[Opening THE INPUT section]
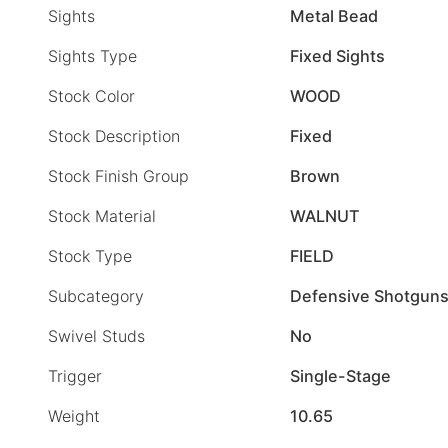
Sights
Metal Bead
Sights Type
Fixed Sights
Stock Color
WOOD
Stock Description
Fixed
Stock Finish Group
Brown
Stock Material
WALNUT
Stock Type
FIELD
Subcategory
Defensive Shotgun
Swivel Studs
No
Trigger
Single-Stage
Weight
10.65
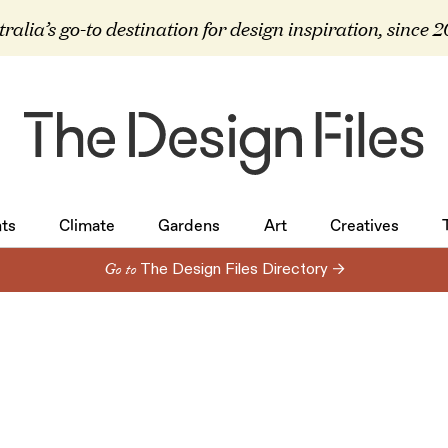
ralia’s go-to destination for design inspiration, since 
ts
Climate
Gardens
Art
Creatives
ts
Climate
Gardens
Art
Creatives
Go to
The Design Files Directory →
[Closing THE INPUT section]
*GOAL OF THE EXERCISE*.
Nothing but the lines from the one containing "Stock Color" through the end of the listing should be printed, each exactly as it appears and without pictures.

*EXPECTED ANSWER*.
Stock Color
WOOD
Stock Description
Fixed
Stock Finish Group
Brown
Stock Material
WALNUT
Stock Type
FIELD
Subcategory
Defensive Shotgun
Swivel Studs
No
Trigger
Single-Stage
Weight
10.65
ralia’s go-to destination for design inspiration, since 
ts
Climate
Gardens
Art
Creatives
ts
Climate
Gardens
Art
Creatives
Go to
The Design Files Directory →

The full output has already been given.